Work request >>
All records below are to be repeated exactly, with the pictures left out.

Task inputs >>
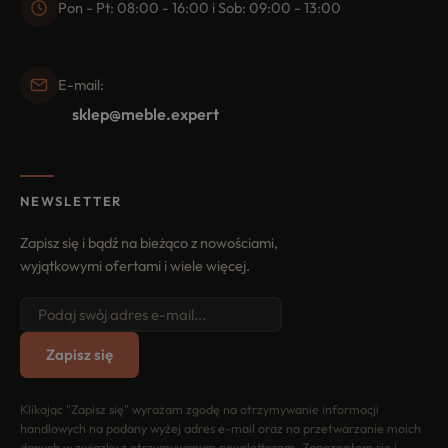
Pon - Pt: 08:00 - 16:00 i Sob: 09:00 - 13:00
E-mail:
sklep@meble.expert
NEWSLETTER
Zapisz się i bądź na bieżąco z nowościami,
wyjątkowymi ofertami i wiele więcej.
Zapisz się
Klikając "Zapisz się" wyrażam zgodę na otrzymywanie informacji
handlowych na podany wyżej adres e-mail oraz na przetwarzanie moich
danych w związku z otrzymywanym newsletterem. Zapoznałem się i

Written answer >>
Pon - Pt: 08:00 - 16:00 i Sob: 09:00 - 13:00
E-mail:
sklep@meble.expert
NEWSLETTER
Zapisz się i bądź na bieżąco z nowościami,
wyjątkowymi ofertami i wiele więcej.
Zapisz się
Klikając "Zapisz się" wyrażam zgodę na otrzymywanie informacji
handlowych na podany wyżej adres e-mail oraz na przetwarzanie moich
danych w związku z otrzymywanym newsletterem. Zapoznałem się i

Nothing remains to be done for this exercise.